Taux - Dette Souveraine
Taux - Dette Souveraine
La France émet encore à taux négatif
Comme les autres valeurs refuge du marché, les obligations de l'Hexagone ont bénéficié du retour de l'aversion pour le risque des investisseurs, dans un contexte mondial mouvementé et de craintes de ralentissement de la croissance. L'Agence France Trésor a ainsi émis ce matin pour 9,74 milliards d'euros à 3, 5 et 6 ans à des rendements respectifs de -0,59%, -0,50% et 0,40%. La demande a été soutenue sur l'ensemble des échéances, de plus de 2 fois supérieure à l'offre en moyenne.

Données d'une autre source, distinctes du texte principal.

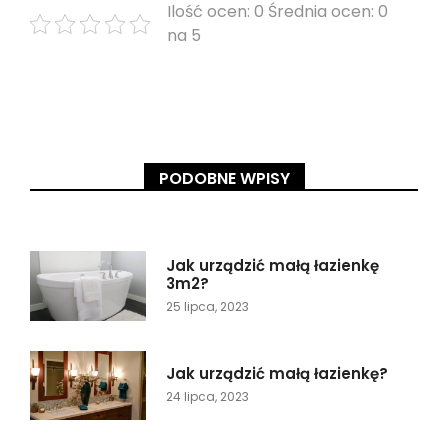
Ilość ocen: 0 Średnia ocen: 0
na 5
PODOBNE WPISY
Jak urządzić małą łazienkę
3m2?
25 lipca, 2023
Jak urządzić małą łazienkę?
24 lipca, 2023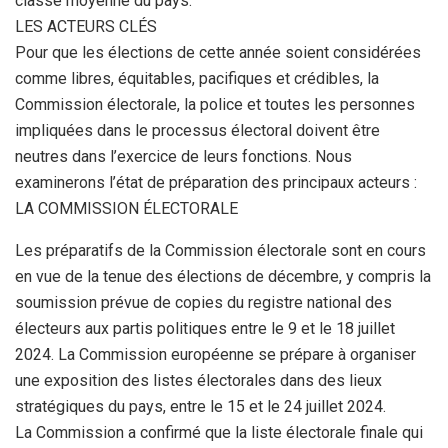
classe moyenne du pays.
LES ACTEURS CLÉS
Pour que les élections de cette année soient considérées
comme libres, équitables, pacifiques et crédibles, la
Commission électorale, la police et toutes les personnes
impliquées dans le processus électoral doivent être
neutres dans l’exercice de leurs fonctions. Nous
examinerons l’état de préparation des principaux acteurs :
LA COMMISSION ÉLECTORALE
Les préparatifs de la Commission électorale sont en cours
en vue de la tenue des élections de décembre, y compris la
soumission prévue de copies du registre national des
électeurs aux partis politiques entre le 9 et le 18 juillet
2024. La Commission européenne se prépare à organiser
une exposition des listes électorales dans des lieux
stratégiques du pays, entre le 15 et le 24 juillet 2024.
La Commission a confirmé que la liste électorale finale qui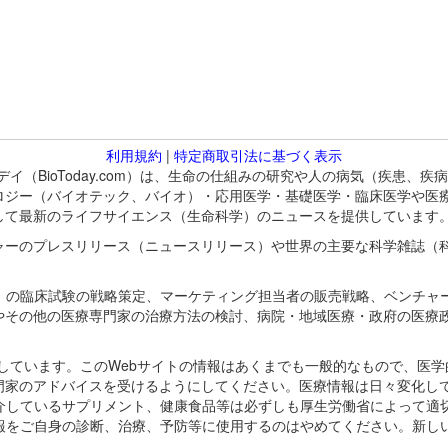
利用規約
|
特定商取引法に基づく表示
バイオトゥデイ（BioToday.com）は、生命の仕組みの研究や人の病気（
ロジー（バイオテック、バイオ）・応用医学・基礎医学・臨床医学や医
して最新のライフサイエンス（生命科学）のニュースを提供しています
ャーのプレスリリース（ニュースリリース）や世界の主要な科学雑誌（
A）の臨床試験の戦略策定、マーケティング担当者の販売戦略、ベンチャ
やその他の医療専門家の治療方法の検討、病院・地域医療・政府の医療
omが保有しています。このWebサイトの情報はあくまでも一般的なもので、
門家のアドバイスを受けるようにしてください。医療情報は日々変化して
紹介しているサプリメント、健康食品等は必ずしも厚生労働省によって適
情報をご自身の診断、治療、予防等に使用するのはやめてください。新し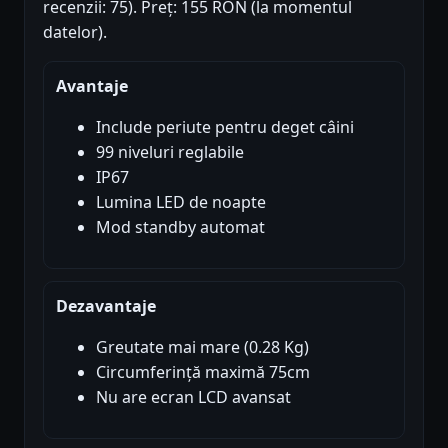
recenzii: 75). Preț: 155 RON (la momentul
datelor).
Avantaje
Include periute pentru deget câini
99 niveluri reglabile
IP67
Lumina LED de noapte
Mod standby automat
Dezavantaje
Greutate mai mare (0.28 Kg)
Circumferință maximă 75cm
Nu are ecran LCD avansat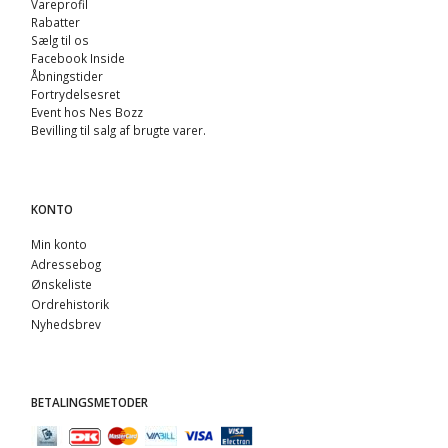
Vareprofil
Rabatter
Sælg til os
Facebook Inside
Åbningstider
Fortrydelsesret
Event hos Nes Bozz
Bevilling til salg af brugte varer.
KONTO
Min konto
Adressebog
Ønskeliste
Ordrehistorik
Nyhedsbrev
BETALINGSMETODER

"Il y a un mouvement de fuite vers les valeurs refuge depuis l'épidémie de coronavirus, et la France s'en sort plutôt bien par rapport aux autres pays 'core' de la zone euro", explique ainsi Jean-Christophe Machado, stratégiste taux chez Natixis. Ainsi, alors que le dix ans français se traitait en territoire positif le 13 janvier dernier -jour où le premier cas de coronavirus a été détecté hors de Chine - il est désormais situé à -0,21%. En un mois, le taux des obligations de l'Hexagone a ainsi diminué de 30 points de base, "ce qui constitue un fort rallye" de la part des investisseurs, souligne le stratégiste de Natixis.
La France se démarque par rapport à sa voisine allemande, dont le rendement des titres souverains a également diminué, mais dans une moindre mesure, les investisseurs étant à la recherche d'obligations de qualité, mais offrant un minimum de rendement. Pour cette raison, "le spread France/Allemagne [l'écart de taux, ndlr] s'est resserré de 2 à 3 points de base depuis le 13 janvier", poursuit Jean-Christophe Machado.
Certes, les marchés actions ont pour le moment bien résisté aux inquiétudes liées à l'épidémie de coronavirus, mais la baisse des rendements des obligations souveraines les mieux notées souligne tout de même la volonté des investisseurs de se protéger. Deux évolutions sont possibles sur les marchés dans les prochaines semaines, en fonction des informations qui seront diffusées sur l'épidémie. Soit le rendement des titres les mieux notés de la zone euro continue de baisser, et le marché actions finit par flancher, si la Chine annonce une recrudescence des cas de coronavirus ou une nouvelle façon de comptabiliser les malades : "Ceci entraînerait une dégradation de la confiance dans les autorités chinoises et une nouvelle ruée des investisseurs vers les actifs les plus sûrs", explique encore Jean-Christophe Machado. Dans ce cas, le rendement des titres français à dix ans pourrait descendre jusque -0,3% (contre -0,18% actuellement). Soit au contraire, le nombre de cas se stabilise et les taux français devraient remonter dans la foulée.